Input: The matrix is defined as:
4 5 6
1 2 3
7 8 9

Output: The matrix after interchanging the elements:
6 5 4
1 2 3
9 8 7

Steps to Swap the Diagonal Elements of a Matrix

Following are the steps to achieve this:

• Define a square matrix with values.
• Iterate through each row from index 0 to matrix_size - 1.
• For each row i, check if it is not the middle row using the condition i != matrix_size / 2.
• If true, swap the primary diagonal element with the secondary diagonal element.
• Display the resulting matrix.

Example 1: Interchanging Diagonals

The following example demonstrates how to interchange the diagonal elements of a square matrix:

public class InterchangeDiagonals {
    public static int matrix_size = 3;
    public static void main (String[] args) {
        int input_matrix[][] = {
            {4, 5, 6},
            {1, 2, 3},
            {7, 8, 9}
        };
        System.out.println("The matrix is defined as: ");
        for (int i = 0; i < matrix_size; i++) {
            for (int j = 0; j < matrix_size; j++) {
                System.out.print(input_matrix[i][j] + " ");
            }
            System.out.println();
        }
        for (int i = 0; i < matrix_size; ++i)
            if (i != matrix_size / 2) {
                int temp = input_matrix[i][i];
                input_matrix[i][i] = input_matrix[i][matrix_size - i - 1];
                input_matrix[i][matrix_size - i - 1] = temp;
            }
        System.out.println("\nThe matrix after interchanging the elements: ");
        for (int i = 0; i < matrix_size; ++i) {
            for (int j = 0; j < matrix_size; ++j)
                System.out.print(input_matrix[i][j]+" ");
            System.out.println();
        }
    }
}

Output

The matrix is defined as:
4 5 6
1 2 3
7 8 9

The matrix after interchanging the elements:
6 5 4
1 2 3
9 8 7

Function-Based Approach

In this approach, we encapsulate the operations into a function, which also demonstrates the principles of object-oriented programming.

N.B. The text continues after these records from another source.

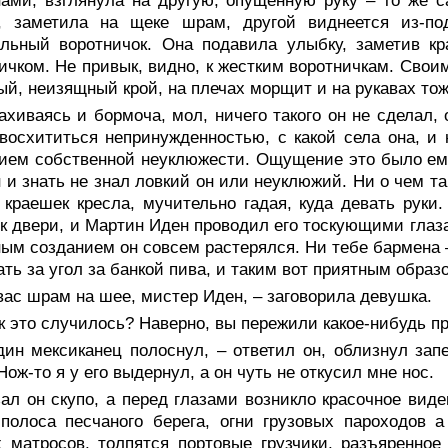
нами, взглянула на другую, опущенную руку – то же
д, заметила на щеке шрам, другой виднеется из-п
альный воротничок. Она подавила улыбку, заметив к
ичком. Не привык, видно, к жестким воротничкам. Свои
й, неизящный крой, на плечах морщит и на рукавах то
хиваясь и бормоча, мол, ничего такого он не сделал, 
восхититься непринужденностью, с какой села она, и 
ием собственной неуклюжести. Ощущение это было ему
н и знать не знал ловкий он или неуклюжий. Ни о чем т
 краешек кресла, мучительно гадая, куда девать руки.
к двери, и Мартин Иден проводил его тоскующими глаз
ым созданием он совсем растерялся. Ни тебе бармена – 
ать за угол за банкой пива, и таким вот приятным образ
вас шрам на шее, мистер Иден, – заговорила девушка.
к это случилось? Наверно, вы пережили какое-нибудь п
дин мексиканец полоснул, – ответил он, облизнул зап
Нож-то я у его выдернул, а он чуть не откусил мне нос.
ал он скупо, а перед глазами возникло красочное виде
полоса песчаного берега, огни грузовых пароходов 
 матросов, толпятся портовые грузчики, разъяренное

Example 2: Function-Based Implementation

The following example demonstrates how to interchange the diagonal elements of a square matrix using a separate method:

public class InterchangeDiagonals {
    public static int matrix_size = 3;
    static void interchange_diagonals(int input_matrix[][]) {
        for (int i = 0; i < matrix_size; ++i)
            if (i != matrix_size / 2) {
                int temp = input_matrix[i][i];
                input_matrix[i][i] = input_matrix[i][matrix_size - i - 1];
                input_matrix[i][matrix_size - i - 1] = temp;
            }
        System.out.println("\nThe matrix after interchanging the elements: ");
        for (int i = 0; i < matrix_size; ++i) {
            for (int j = 0; j < matrix_size; ++j)
                System.out.print(input_matrix[i][j]+" ");
            System.out.println();
        }
    }
    public static void main (String[] args) {
        int input_matrix[][] = {
            {4, 5, 6},
            {1, 2, 3},
            {7, 8, 9}
        };
        System.out.println("The matrix is defined as: ");
        for (int i = 0; i < matrix_size; i++) {
            for (int j = 0; j < matrix_size; j++) {
                System.out.print(input_matrix[i][j] + " ");
            }
            System.out.println();
        }
        interchange_diagonals(input_matrix);
    }
}

Output

The matrix is defined as:
4 5 6
1 2 3
7 8 9

The matrix after interchanging the elements:
6 5 4
1 2 3
9 8 7